Data:
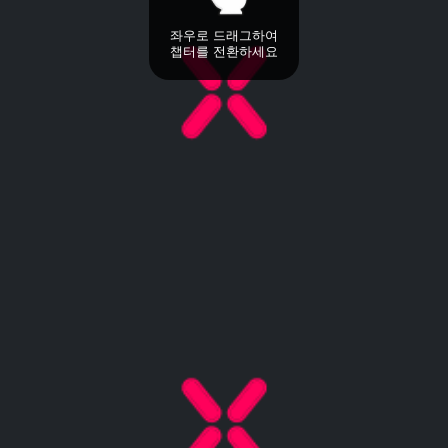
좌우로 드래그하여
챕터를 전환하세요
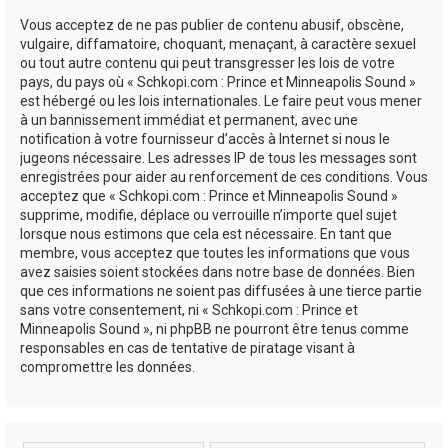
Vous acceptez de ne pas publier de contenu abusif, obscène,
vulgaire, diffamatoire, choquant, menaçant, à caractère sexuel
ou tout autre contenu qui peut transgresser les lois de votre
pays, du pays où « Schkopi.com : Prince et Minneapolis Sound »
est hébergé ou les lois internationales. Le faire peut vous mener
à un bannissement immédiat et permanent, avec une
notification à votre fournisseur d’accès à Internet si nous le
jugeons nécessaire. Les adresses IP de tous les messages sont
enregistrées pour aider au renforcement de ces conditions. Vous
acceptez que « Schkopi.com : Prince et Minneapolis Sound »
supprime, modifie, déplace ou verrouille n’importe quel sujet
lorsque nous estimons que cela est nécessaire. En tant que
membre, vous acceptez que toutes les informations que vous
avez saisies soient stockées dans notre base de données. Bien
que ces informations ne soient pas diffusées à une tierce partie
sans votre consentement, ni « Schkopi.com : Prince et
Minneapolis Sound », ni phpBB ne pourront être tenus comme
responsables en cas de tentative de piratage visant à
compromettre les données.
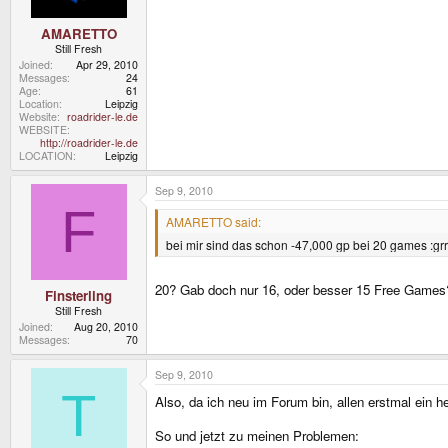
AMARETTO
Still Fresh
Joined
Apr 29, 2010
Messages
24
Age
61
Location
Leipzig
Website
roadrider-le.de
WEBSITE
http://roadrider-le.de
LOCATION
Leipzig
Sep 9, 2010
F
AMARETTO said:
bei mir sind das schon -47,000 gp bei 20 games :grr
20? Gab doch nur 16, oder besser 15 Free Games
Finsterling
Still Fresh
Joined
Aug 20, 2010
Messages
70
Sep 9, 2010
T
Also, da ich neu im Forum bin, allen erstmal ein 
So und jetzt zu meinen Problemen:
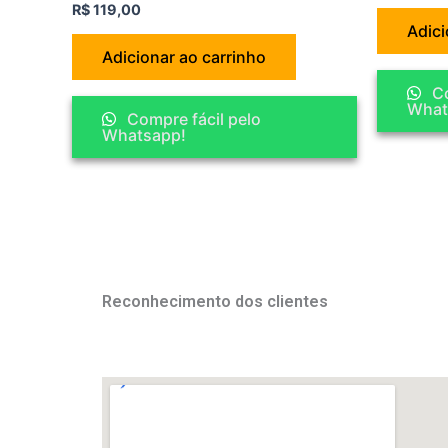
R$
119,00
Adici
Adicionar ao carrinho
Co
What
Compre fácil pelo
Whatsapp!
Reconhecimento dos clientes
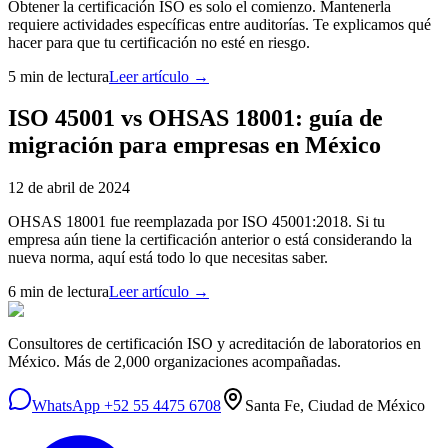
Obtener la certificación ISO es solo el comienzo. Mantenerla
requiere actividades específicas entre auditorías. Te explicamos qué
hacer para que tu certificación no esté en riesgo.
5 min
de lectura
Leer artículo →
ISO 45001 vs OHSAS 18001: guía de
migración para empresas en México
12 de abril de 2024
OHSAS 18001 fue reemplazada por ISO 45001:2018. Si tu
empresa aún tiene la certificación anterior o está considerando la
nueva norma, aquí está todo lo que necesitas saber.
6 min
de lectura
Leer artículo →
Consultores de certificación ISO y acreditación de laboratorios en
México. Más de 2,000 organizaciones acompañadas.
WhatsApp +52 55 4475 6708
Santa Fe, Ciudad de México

* * *

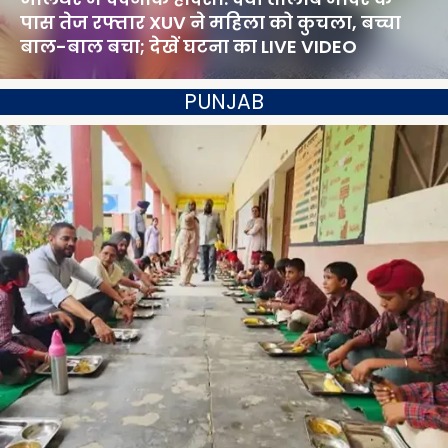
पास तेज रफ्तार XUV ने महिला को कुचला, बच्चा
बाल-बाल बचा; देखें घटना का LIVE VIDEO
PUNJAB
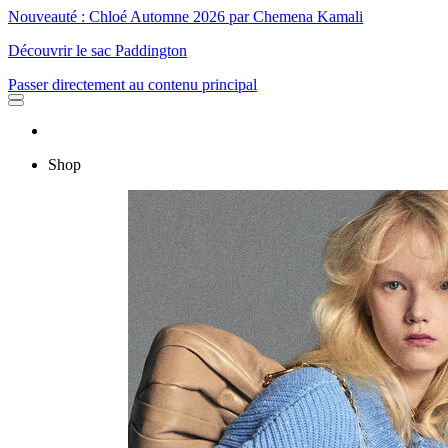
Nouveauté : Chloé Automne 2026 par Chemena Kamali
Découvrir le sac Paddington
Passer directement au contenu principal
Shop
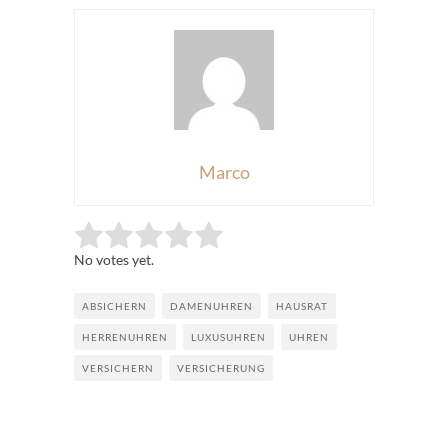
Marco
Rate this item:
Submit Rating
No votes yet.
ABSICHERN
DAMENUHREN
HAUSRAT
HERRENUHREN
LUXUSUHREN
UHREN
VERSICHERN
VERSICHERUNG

Work instruction: Reply with the number of lines in the data that include the string "soient" and nothing else.

Exercise output: 2